New Orleans features as a colorful setting, but in some ways the city’s possibilities are neglected. Some of the most interesting scenes are set in a small house over a bayou, where Binx goes to visit his mother and younger siblings.

This is an existentialist novel that is supposedly heavily influenced by the writings of Søren Kierkegaard. Although Jack Kerouac’s On the Road reflects the alienation experienced by some young men following World War II, The Moviegoer shows that this alienation was still felt by young men following the Korean War, ten years later. Essentially, these two novels examine the same themes, only Binx’s explorations are followed in more socially acceptable ways.

I have to admit that these themes don’t personally strike any chords with me. For most of the novel I wasn’t that interested in Binx’s search or in the things that he finds interesting. However, I liked the ending of the book, when he finally accepts responsibility for something.

Day 213: The Monk

I don’t usually have problems with the language of the classics or with appreciating a book that is long out of its time, but I had one with The Monk. Although it is considered a classic gothic novel, published in the height of their popularity in 1796, I found it boring. I imagine that for its day it was very shocking.
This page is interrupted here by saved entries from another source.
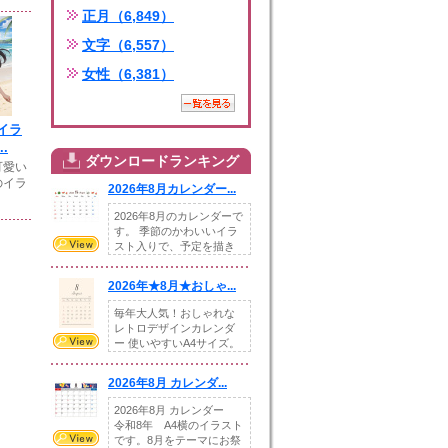
正月（6,849）
文字（6,557）
女性（6,381）
イラ
.
ダウンロードランキング
可愛い
のイラ
2026年8月カレンダー...
2026年8月のカレンダーで
す。 季節のかわいいイラ
スト入りで、予定を描き
込めるスペ...
2026年★8月★おしゃ...
毎年大人気！おしゃれな
レトロデザインカレンダ
ー 使いやすいA4サイズ。
illust...
2026年8月 カレンダ...
2026年8月 カレンダー
令和8年 A4横のイラスト
です。8月をテーマにお祭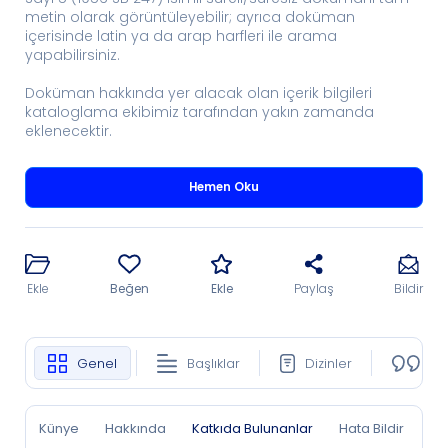
metin olarak görüntüleyebilir; ayrıca doküman
içerisinde latin ya da arap harfleri ile arama
yapabilirsiniz.
Doküman hakkında yer alacak olan içerik bilgileri
kataloglama ekibimiz tarafından yakın zamanda
eklenecektir.
Hemen Oku
Ekle
Beğen
Ekle
Paylaş
Bildir
Genel
Başlıklar
Dizinler
Ko
Künye
Hakkında
Katkıda Bulunanlar
Hata Bildir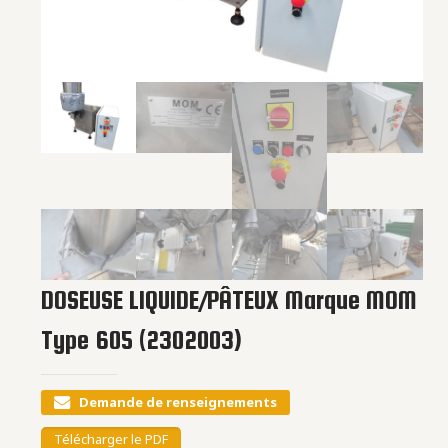
DOSEUSE LIQUIDE/PÂTEUX Marque MOM
Type 605 (2302003)
Demande de renseignements
Télécharger le PDF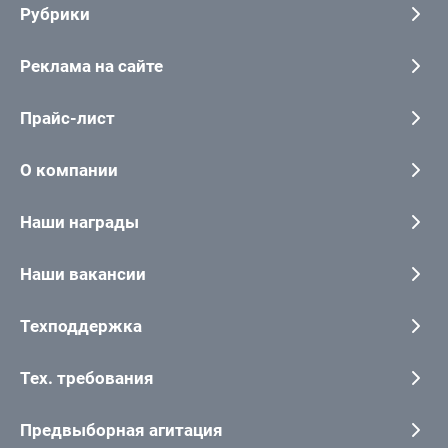
Рубрики
Реклама на сайте
Прайс-лист
О компании
Наши награды
Наши вакансии
Техподдержка
Тех. требования
Предвыборная агитация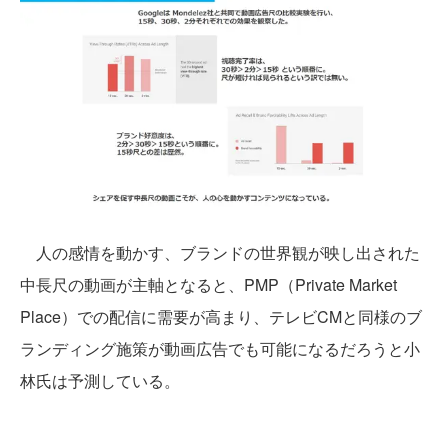
人の感情を動かす、ブランドの世界観が映し出された
中長尺の動画が主軸となると、PMP（Private Market
Place）での配信に需要が高まり、テレビCMと同様のブ
ランディング施策が動画広告でも可能になるだろうと小
林氏は予測している。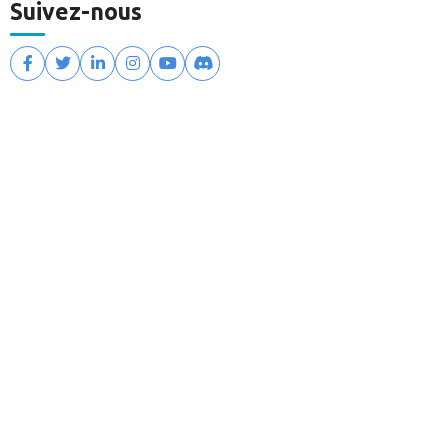
Suivez-nous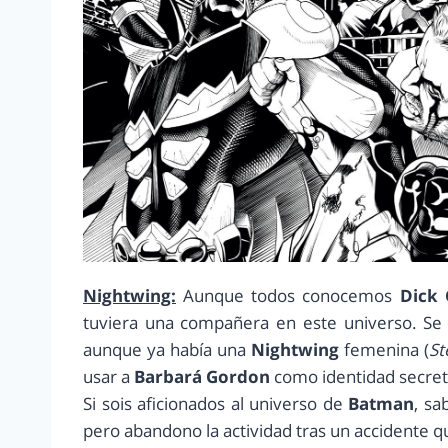
Nightwing:
Aunque todos conocemos
Dick 
tuviera una compañera en este universo. Se
aunque ya había una
Nightwing
femenina (
St
usar a
Barbará Gordon
como identidad secret
Si sois aficionados al universo de
Batman
, sa
pero abandono la actividad tras un accidente qu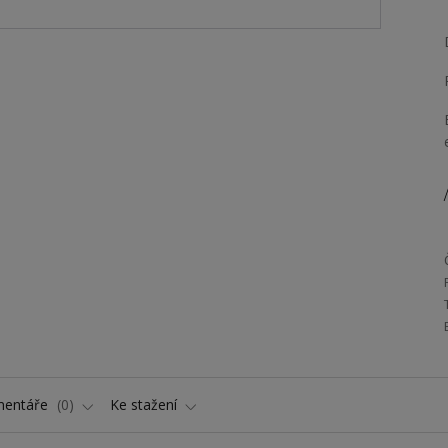
/
entáře
0
Ke stažení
Ambrosio is a monk at a Capuchin monastery in Madrid. Although he is considered to be almost a saint, he is full of vanity and lust. He becomes sexually obsessed with a woman who is disguised as a boy in the monastery, and succumbs to temptation. Then his eye lights on a pious virgin. Gradually, he becomes more and more debauched until he is completely given up to depravity.
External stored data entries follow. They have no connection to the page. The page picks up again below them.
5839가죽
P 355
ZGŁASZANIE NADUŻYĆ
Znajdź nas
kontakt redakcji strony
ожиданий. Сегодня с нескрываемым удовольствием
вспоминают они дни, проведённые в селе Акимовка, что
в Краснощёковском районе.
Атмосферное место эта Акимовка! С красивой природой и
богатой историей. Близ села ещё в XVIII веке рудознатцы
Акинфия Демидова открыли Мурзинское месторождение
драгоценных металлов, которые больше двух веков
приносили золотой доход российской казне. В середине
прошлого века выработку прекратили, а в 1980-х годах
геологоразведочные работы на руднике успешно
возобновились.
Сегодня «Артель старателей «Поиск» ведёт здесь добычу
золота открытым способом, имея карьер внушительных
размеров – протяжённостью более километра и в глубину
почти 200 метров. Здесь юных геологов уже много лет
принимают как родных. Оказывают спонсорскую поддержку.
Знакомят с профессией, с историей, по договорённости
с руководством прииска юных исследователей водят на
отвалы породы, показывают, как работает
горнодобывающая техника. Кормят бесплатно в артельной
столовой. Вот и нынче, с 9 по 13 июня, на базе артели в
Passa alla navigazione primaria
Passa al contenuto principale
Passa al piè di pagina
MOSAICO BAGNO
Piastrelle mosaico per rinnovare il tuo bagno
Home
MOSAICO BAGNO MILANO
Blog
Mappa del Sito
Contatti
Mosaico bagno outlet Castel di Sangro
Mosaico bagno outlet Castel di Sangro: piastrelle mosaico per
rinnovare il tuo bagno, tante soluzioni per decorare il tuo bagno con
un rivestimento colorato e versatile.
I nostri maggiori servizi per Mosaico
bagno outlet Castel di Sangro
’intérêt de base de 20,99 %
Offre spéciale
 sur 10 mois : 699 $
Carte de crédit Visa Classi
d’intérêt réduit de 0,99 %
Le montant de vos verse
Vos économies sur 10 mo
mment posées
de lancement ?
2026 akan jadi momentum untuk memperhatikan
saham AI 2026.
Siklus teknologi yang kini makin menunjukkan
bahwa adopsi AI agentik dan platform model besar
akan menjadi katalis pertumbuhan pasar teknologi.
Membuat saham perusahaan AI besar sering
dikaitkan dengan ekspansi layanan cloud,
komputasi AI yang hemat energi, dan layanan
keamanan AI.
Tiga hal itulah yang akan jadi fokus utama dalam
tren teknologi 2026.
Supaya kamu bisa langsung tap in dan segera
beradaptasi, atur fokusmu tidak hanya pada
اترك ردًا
What irritates me is the narrative, which is repeatedly interrupted by long and boring digressions, apparently to further the gothic flavor. An example is the story of the brave Lorenzo, who battles with bandits in the forests of Germany. The novel is also rabidly anti-Catholic, as almost all the representatives of the church are scheming, power-seeking, or just plain evil. Although the general over-the-top quality of the novel should have appealed to me, I found myself just not interested enough to finish it.

Day 199: South Riding

Cover for South RidingI had never heard of Winifred Holtby until I watched the excellent Masterpiece series South Riding. I enjoyed it so much that I picked up several of Holtby’s books. Holtby published 12 novels in the 1920’s and 1930’s, as well as pursuing a successful career as a journalist and nonfiction writer. She is known for regional fiction about Yorkshire and has a prize for regional fiction named after her.

Set post-World War I, South Riding is the story of the conflict between the landed gentry and social progressives in a Yorkshire town. Sarah Burton comes to town as the headmistress of a girl’s school. She has many progressive ideas and wants to improve the school and the quality of education provided to the girls. To accomplish her goals, she asks the town to invest more money in the school.
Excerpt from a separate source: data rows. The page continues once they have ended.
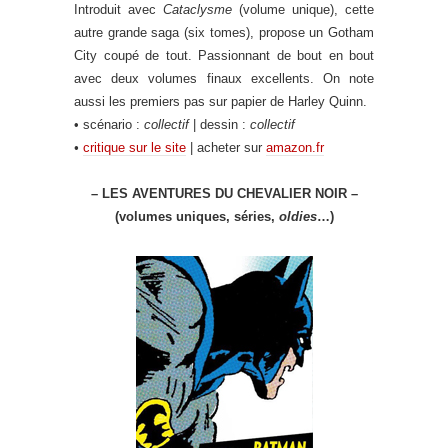
Introduit avec
Cataclysme
(volume unique), cette
autre grande saga (six tomes)
, propose un Gotham
City coupé de tout. Passionnant de bout en bout
avec deux volumes finaux excellents. On note
aussi les premiers pas sur papier de Harley Quinn.
• scénario :
collectif
| dessin :
collectif
•
critique sur le site
| acheter sur
amazon.fr
– LES AVENTURES DU CHEVALIER NOIR –
(volumes uniques, séries,
oldies
…)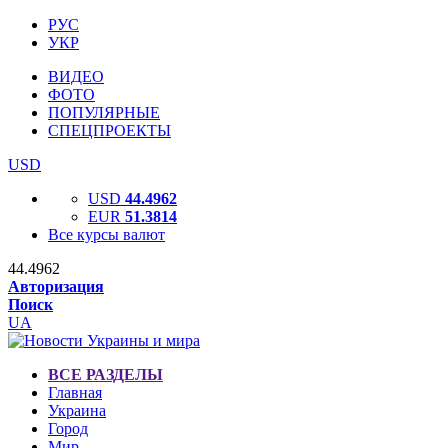
РУС
УКР
ВИДЕО
ФОТО
ПОПУЛЯРНЫЕ
СПЕЦПРОЕКТЫ
USD
USD
44.4962
EUR
51.3814
Все курсы валют
44.4962
Авторизация
Поиск
UA
ВСЕ РАЗДЕЛЫ
Главная
Украина
Город
Мир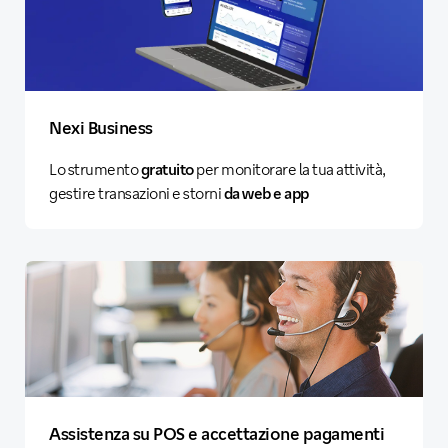
Nexi Business
Lo strumento
gratuito
per monitorare la tua attività,
gestire transazioni e storni
da web e app
Assistenza su POS e accettazione pagamenti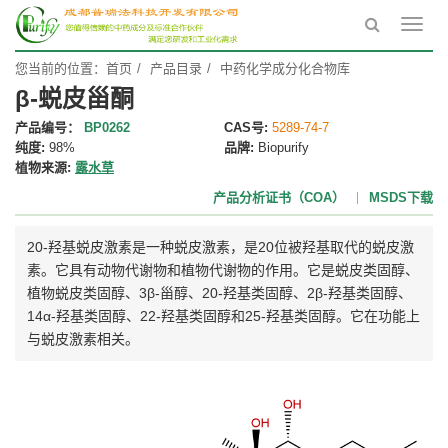
Toggl
navig
您当前的位置：
首页
产品目录
中药化学成分化合物库
β-蜕皮甾酮
产品编号：
BP0262
CAS号:
5289-74-7
纯度:
98%
品牌:
Biopurify
植物来源:
露水草
产品分析证书（COA）
MSDS下载
20-羟基蜕皮激素是一种蜕皮激素，是20位被羟基取代的蜕皮激
素。它具有动物代谢物和植物代谢物的作用。它是蜕皮类固醇、
植物蜕皮类固醇、3β-甾醇、20-羟基类固醇、2β-羟基类固醇、
14α-羟基类固醇、22-羟基类固醇和25-羟基类固醇。它在功能上
与蜕皮激素相关。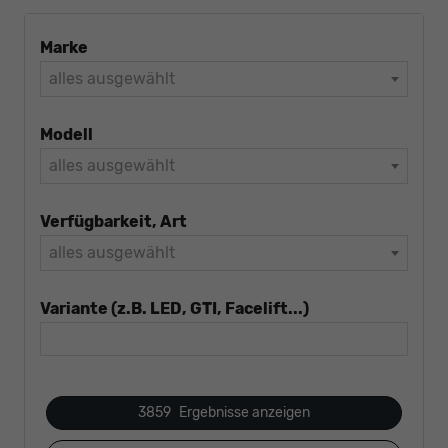
Marke
alles ausgewählt
Modell
alles ausgewählt
Verfügbarkeit, Art
alles ausgewählt
Variante (z.B. LED, GTI, Facelift...)
3859
Ergebnisse anzeigen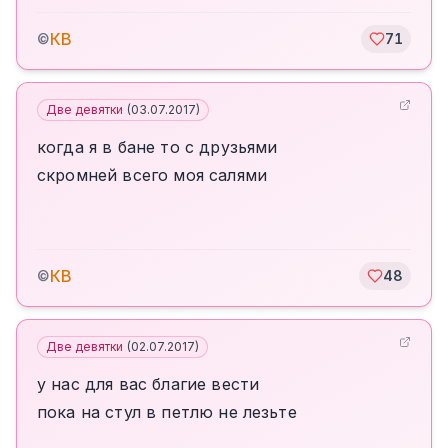
КВ
©
71
Две девятки
(
03.07.2017
)
когда я в бане то с друзьями
скромней всего моя салями
КВ
©
48
Две девятки
(
02.07.2017
)
у нас для вас благие вести
пока на стул в петлю не лезьте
She immediately runs afoul of Robert Carne, a local landowner. He has very conservative ideas about the town and school, but he also has some heavy concerns. Previously prosperous, he has spent all his money on care for his mentally ill wife. He also has the care of a young daughter who is having her own problems.

Unlike the television series, the novel has a huge sweep and does not concentrate on Sarah, but presents the stories of about fifteen other major characters. It deals with issues like education, poverty, and governmental corruption as well as family relationships. The characters are all carefully delineated so that you feel that you know each one.

The novel is beautifully written, although it gets just a little preachy at the end. Some reviewers have compared Holtby to George Eliot because of her interest in local social issues and her breadth of scope.